A computer can also have a list of instructions stored in its memory: a **stored program**. This is *code* in the simplest sense. These instructions are stored as numbers, and each instruction is in a numbered cell in memory. The computer also has a special memory register called the **program counter (PC)** to keep track of which instruction to do next. And it also has instructions to modify the PC, which allows it to skip around in the list of instructions — which makes it possible to do branches and loops in code.

It’s actually super interesting to see it recreated physically. Essentially you replace the electricity with something physical like a marble rolling down a track or water in a pipe and the transistors with physical gates or valves. If we fill one of these paths with water or a marble then that is a 1 and an empty path is a 0. We have now physically represented the electrical components of a computer.
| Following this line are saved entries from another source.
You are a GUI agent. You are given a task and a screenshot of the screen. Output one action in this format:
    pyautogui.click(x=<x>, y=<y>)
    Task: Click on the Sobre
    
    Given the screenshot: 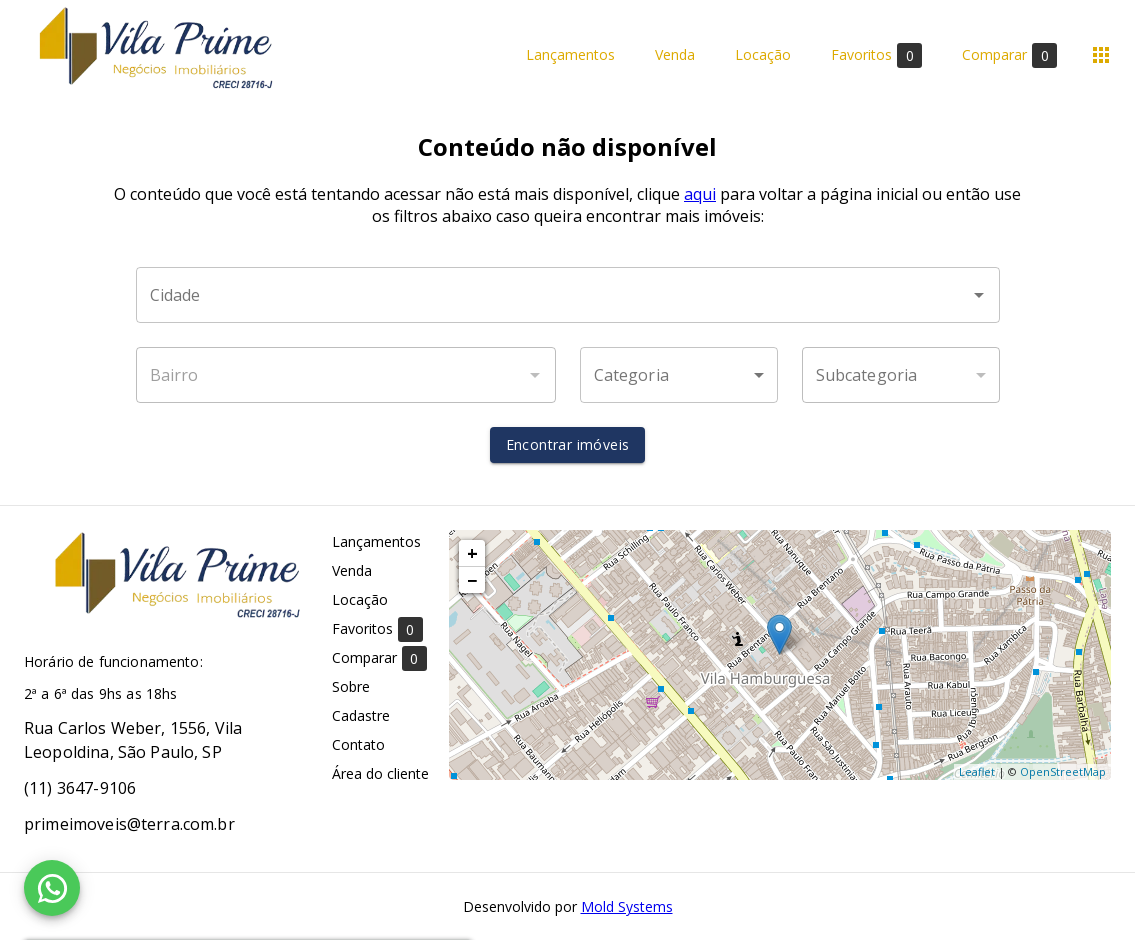 What is the action you would take?
    pyautogui.click(x=351, y=686)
From there we form simple “if/then” logic statements.

For example “IF both paths are in the same state THEN this gate will read as 1 (filled) and pass it down the line” or “IF either path is filled THEN this gate will read as filled as well and pass it down the line”.
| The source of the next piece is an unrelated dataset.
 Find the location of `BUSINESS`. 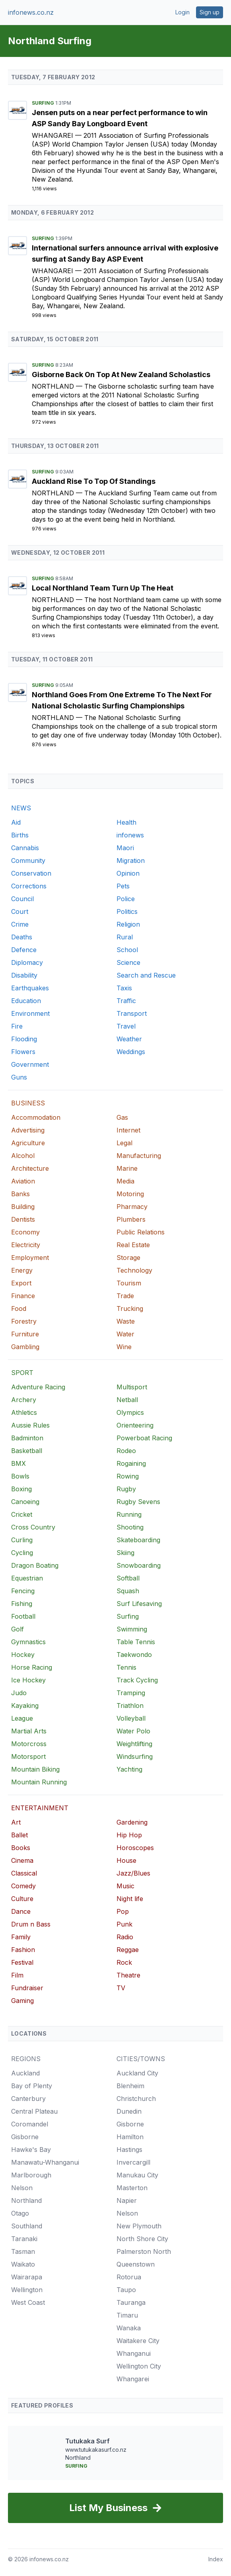

BUSINESS is located at coordinates (28, 1103).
From there we just have to represent numbers and mathematical functions in 1s and 0s. And eventually we’ll get an output we can read as the result we intended. Place a ton of these gates together and you can form more complex functions like determining the color and brightness of a single pixel on a monitor. With the speed of electricity you can do that function hundreds of times a second.

A transistor is like a door. It lets stuff through or it doesn’t. One door can help you sort into two piles. Two doors sorts into three piles, you get the idea.

60 billion doors, arranged properly, lets you do a bunch of cool stuff.

Logic gates, is the short answer.

Im sure you can look them up on youtube, how they work. Now you just need to build a processor of them that handles data, that is very tricky.